Undoubtedly, what is most important in the investment process is the result obtained. Most strive for this goal through the creation of complex trading systems., or employs a huge number of indicators, or works with arrays of information of a fundamental nature, maybe – just diversifies its portfolios. But Ryan Jones doesn't take any of these approaches., or uses them very little, – he operates only with a combination of positive and negative outcomes. Numbers only, and the results are stunning, and there is no doubt, that many of those, who will read this book, will be shocked and reconsider their views on stock trading. This is not surprising., because this book – about capital management, then, what is called “money management”, and this is – that third major aspect of trading, whose presence provides an investor or trader with strategic success, and his absence – leads to losses. The other two lie in a very different realm., many other books are devoted to them, which reveal the methods of analysis, ensuring the right choice of the market), and principles of investment diversification, which are also devoted to numerous publications on this topic.

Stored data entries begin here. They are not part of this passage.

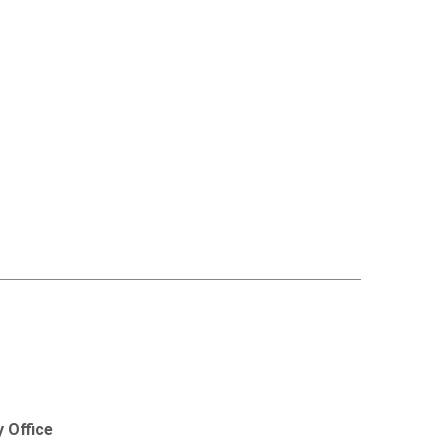
 Office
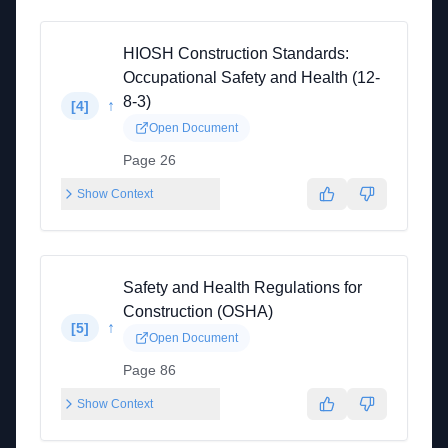
HIOSH Construction Standards:
Occupational Safety and Health (12-
8-3)
↑
[
4
]
Open Document
Page 26
Show Context
Safety and Health Regulations for
Construction (OSHA)
↑
[
5
]
Open Document
Page 86
Show Context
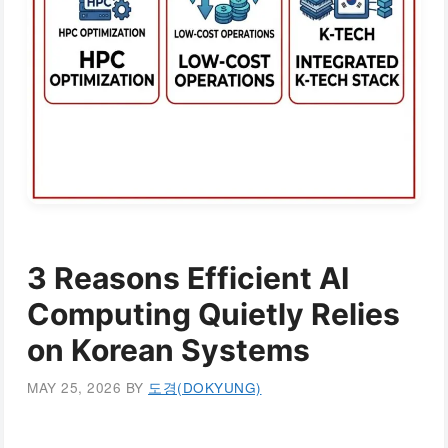
3 Reasons Efficient AI
Computing Quietly Relies
on Korean Systems
MAY 25, 2026
BY
도경(DOKYUNG)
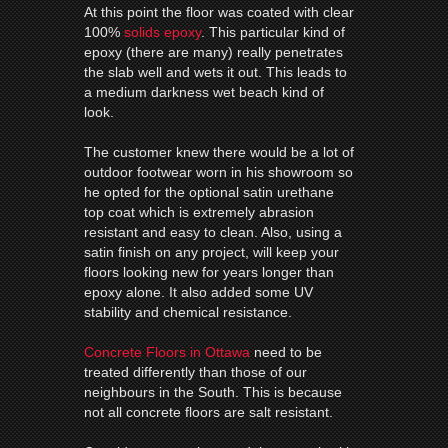
At this point the floor was coated with clear
100%
solids epoxy
. This particular kind of
epoxy (there are many) really penetrates
the slab well and wets it out. This leads to
a medium darkness wet beach kind of
look.
The customer knew there would be a lot of
outdoor footwear worn in his showroom so
he opted for the optional satin urethane
top coat which is extremely abrasion
resistant and easy to clean. Also, using a
satin finish on any project, will keep your
floors looking new for years longer than
epoxy alone. It also added some UV
stability and chemical resistance.
Concrete Floors in Ottawa
need to be
treated differently than those of our
neighbours in the South. This is because
not all concrete floors are salt resistant.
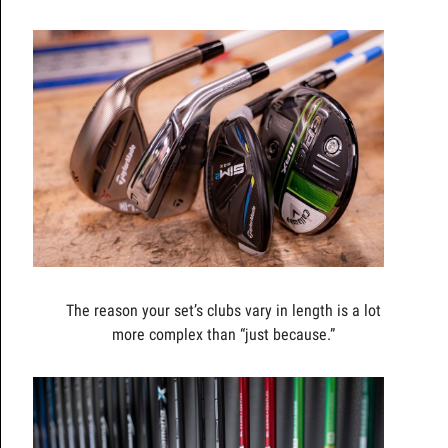
The reason your set’s clubs vary in length is a lot
more complex than “just because.”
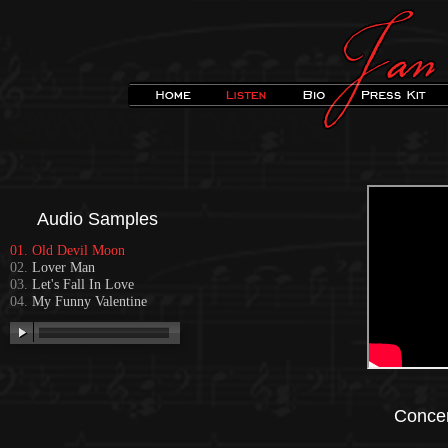
Audio Samples
Old Devil Moon
Lover Man
Let's Fall In Love
My Funny Valentine
Concer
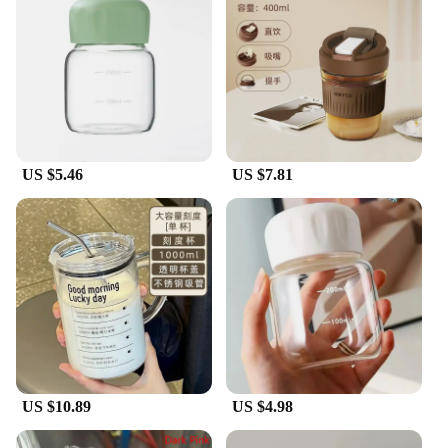
US $5.46
US $7.81
US $10.89
US $4.98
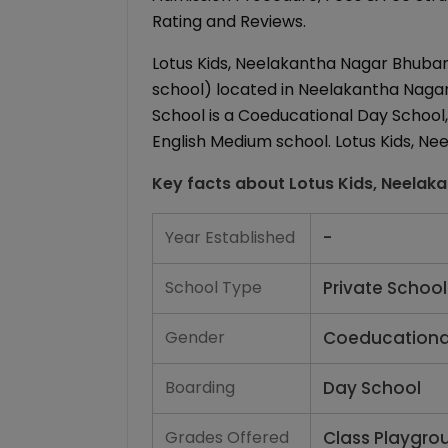
Rating and Reviews.
Lotus Kids, Neelakantha Nagar Bhuban
school) located in Neelakantha Nagar
School is a Coeducational Day School, 
English Medium school. Lotus Kids, Ne
Key facts about
Lotus Kids, Neelak
Year Established
-
School Type
Private School
Gender
Coeducationa
Boarding
Day School
Grades Offered
Class Playgro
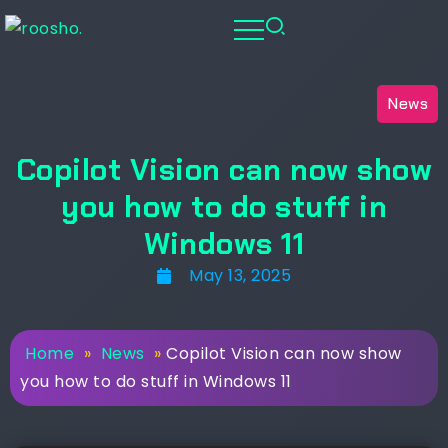
News
Copilot Vision can now show
you how to do stuff in
Windows 11
May 13, 2025
Home
»
News
»
Copilot Vision can now show
you how to do stuff in Windows 11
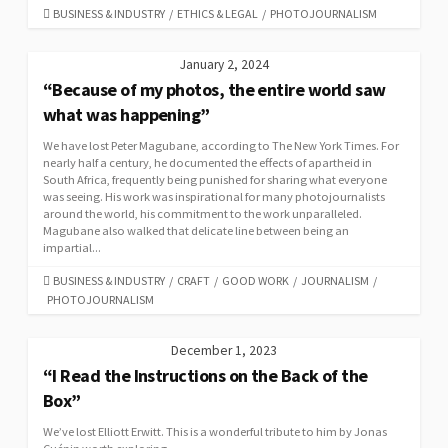
CATEGORIES
BUSINESS & INDUSTRY
/
ETHICS & LEGAL
/
PHOTOJOURNALISM
January 2, 2024
“Because of my photos, the entire world saw
what was happening”
We have lost Peter Magubane, according to The New York Times. For
nearly half a century, he documented the effects of apartheid in
South Africa, frequently being punished for sharing what everyone
was seeing. His work was inspirational for many photojournalists
around the world, his commitment to the work unparalleled.
Magubane also walked that delicate line between being an
impartial...
CATEGORIES
BUSINESS & INDUSTRY
/
CRAFT
/
GOOD WORK
/
JOURNALISM
/
PHOTOJOURNALISM
December 1, 2023
“I Read the Instructions on the Back of the
Box”
We’ve lost Elliott Erwitt. This is a wonderful tribute to him by Jonas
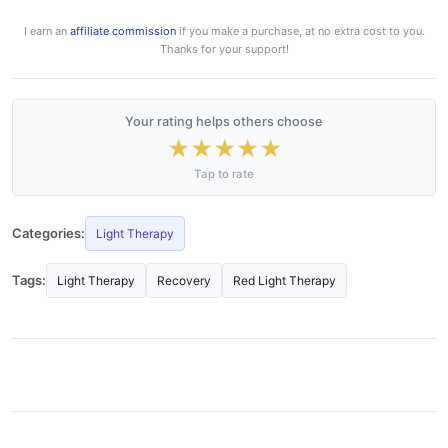
I earn an
affiliate commission
if you make a purchase, at no extra cost to you.
Thanks for your support!
Your rating helps others choose
★
★
★
★
★
Tap to rate
Categories:
Light Therapy
Tags:
Light Therapy
Recovery
Red Light Therapy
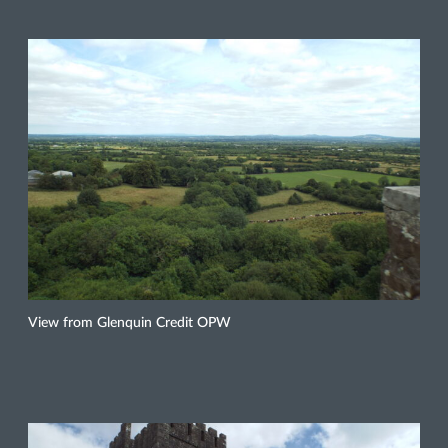
View from Glenquin Credit OPW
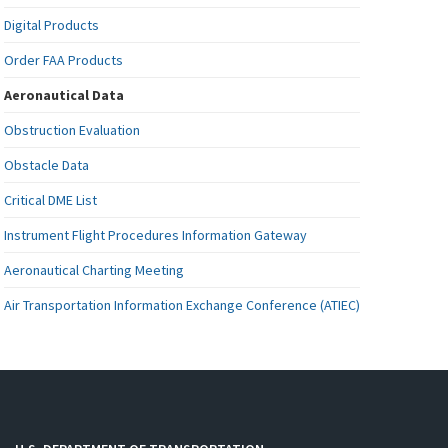
Digital Products
Order FAA Products
Aeronautical Data
Obstruction Evaluation
Obstacle Data
Critical DME List
Instrument Flight Procedures Information Gateway
Aeronautical Charting Meeting
Air Transportation Information Exchange Conference (ATIEC)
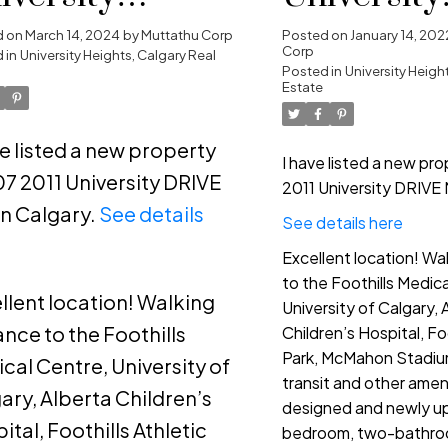
ights, Calgary
Heights, C
d on
March 14, 2024
by
Muttathu Corp
Posted on
January 14, 202
Corp
 in
University Heights, Calgary Real
Posted in
University Heigh
Estate
ve listed a new property
I have listed a new pr
07 2011 University DRIVE
2011 University DRIVE 
n Calgary.
See details
See details here
e
Excellent location! Wa
to the Foothills Medic
llent location! Walking
University of Calgary, 
ance to the Foothills
Children’s Hospital, Foo
Park, McMahon Stadium
cal Centre, University of
transit and other ameni
ary, Alberta Children’s
designed and newly u
ital, Foothills Athletic
bedroom, two-bathroo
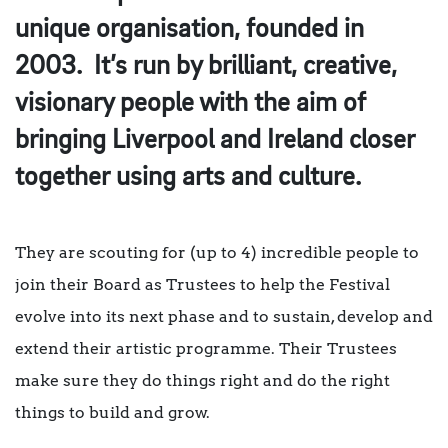
unique organisation, founded in
2003. It’s run by brilliant, creative,
visionary people with the aim of
bringing Liverpool and Ireland closer
together using arts and culture.
They are scouting for (up to 4) incredible people to
join their Board as Trustees to help the Festival
evolve into its next phase and to sustain, develop and
extend their artistic programme. Their Trustees
make sure they do things right and do the right
things to build and grow.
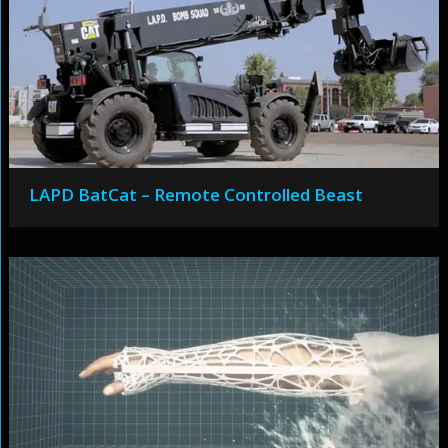
LAPD BatCat – Remote Controlled Beast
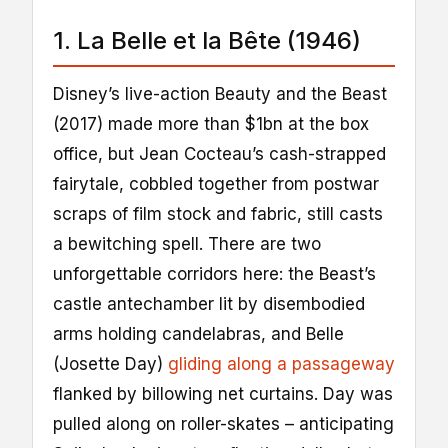
1. La Belle et la Bête (1946)
Disney’s live-action Beauty and the Beast
(2017) made more than $1bn at the box
office, but Jean Cocteau’s cash-strapped
fairytale, cobbled together from postwar
scraps of film stock and fabric, still casts
a bewitching spell. There are two
unforgettable corridors here: the Beast’s
castle antechamber lit by disembodied
arms holding candelabras, and Belle
(Josette Day)
gliding along a passageway
flanked by billowing net curtains. Day was
pulled along on roller-skates – anticipating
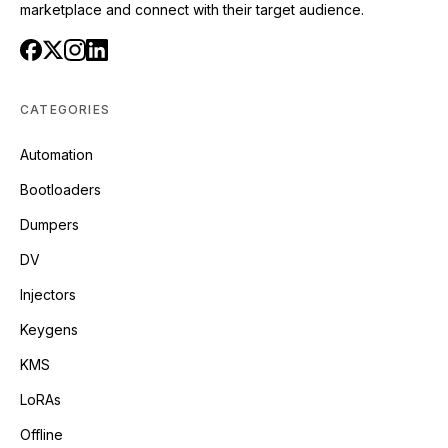
marketplace and connect with their target audience.
CATEGORIES
Automation
Bootloaders
Dumpers
DV
Injectors
Keygens
KMS
LoRAs
Offline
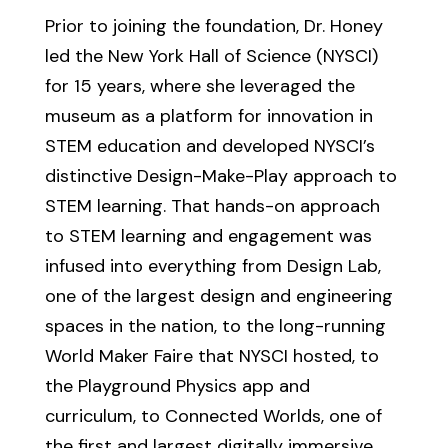
Prior to joining the foundation, Dr. Honey
led the New York Hall of Science (NYSCI)
for 15 years, where she leveraged the
museum as a platform for innovation in
STEM education and developed NYSCI’s
distinctive Design-Make-Play approach to
STEM learning. That hands-on approach
to STEM learning and engagement was
infused into everything from Design Lab,
one of the largest design and engineering
spaces in the nation, to the long-running
World Maker Faire that NYSCI hosted, to
the Playground Physics app and
curriculum, to Connected Worlds, one of
the first and largest digitally immersive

And I must admit honestly – the approaches he demonstrates prove, it would seem that, at first glance unthinkable situation: how, having more losing trades as a result, rather than profitable, (even in the ratio 70/30) can, Nevertheless, get a positive result! Why is that? It's that simple: it is enough to pay attention to the discrepancy between logic and mathematics in the process of money management and the associated risks, as soon as the reasons become clear, why there are practically no unsuccessful trades, but there is only unskilled money management.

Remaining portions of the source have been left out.